Verifying Historical Volatility Calculation

              
This article was written for you, Bryan.

Since you brought up the question of whether volatility is an arbitrary value in your comment on my previous article, I've been curious to find out if I am still half as good as I was a few years back :) .  Since most of the files I did last time were lost, I spent many hours trying to find and finally managed to dig out an annualized 30 day historical volatility of KLCI from 2001-2006 that I've downloaded from Bloomberg (industry standard other than Reuters) last time.

The first thing I did was to plug-in the KLCI index value into the Excel that I've created to calculate the volatility of FCPO and put Bloomberg's data side by side to compare.  Then I tried to find the period that has been used by Bloomberg to calculate the annualized 30 day historical volatility. 

After a few trial and error, I managed to get the same exact value of KLCI's annualized 30 day historical volatility value with Bloomberg.  Bloomberg uses 260 days instead of 252 trading days in a year.

As usual, the screen capture is as below:




Cheers & Happy trading!
                                          

Tuesday, July 20, 2010

FCPO Volatility Measurement

         
Since I've heard a lot of people talking about how hard it is to trade our FCPO these days because of the high volatility, I've decided to do some facts checking of my own.  To have our own view in the ocean of opinions surrounding us every day that could influence and cloud our judgment is the first step towards becoming a good systems developer.

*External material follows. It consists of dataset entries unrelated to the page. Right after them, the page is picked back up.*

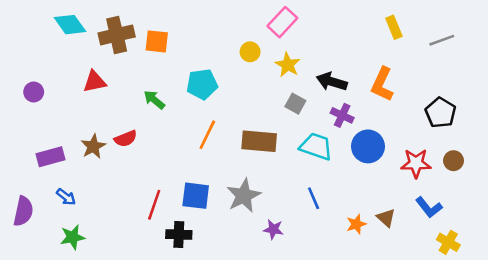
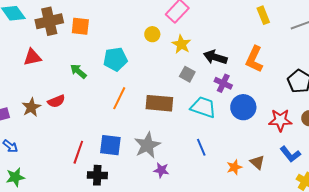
purple star: (273, 229) -> (161, 170), moved

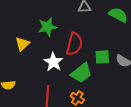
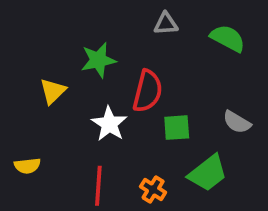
green square: (102, 57) -> (177, 128), moved
green trapezoid: (81, 73) -> (208, 173), moved

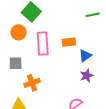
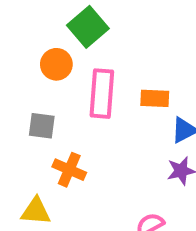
orange cross: (32, 83) -> (69, 170), turned 35

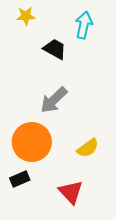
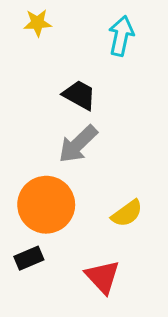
black trapezoid: (55, 49) -> (79, 95), moved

Since every subjective statement is relative, I've written a simple Excel spreadsheet to measure and compare FCPO's volatility since end of 2006 until first week of July 2010 and see if it is true that recent volatility is higher than average between this period.

Since most of the trend-following systems are using daily data, I've decided to use the daily closing price (unadjusted though) to measure the annualized monthly volatility.  I don't wish to go into the detail definition of volatility measurement as you can easily google and read them.  Okay, okay, I know you are lazy, here's a quick definition I copied from Wikipedia : Volatility refers to the standard deviation of the continuously compounded returns of a financial instrument within a specific time horizon.

As usual, a picture is worth more than a thousand words...

As usual, surprise!  FCPO's volatility recently is the lowest in about 4 years that I've measured!
              
If you believe that low volatility means that market tends to be in cycles more than trend, then naturally a trend-following system would be going through the usual drawdown, how bad the drawdown is just a function of balance between risk and reward that you choose. 

As usual, too aggressive and you'll have higher probability of reaching maximum drawdown that you are able to stomach, too conservative and the return may not justify trading in futures market.  Again as usual, there is no one size fit all solution because everyone is different!  That is why trading is always challenging and interesting!   Cheers & Happy trading!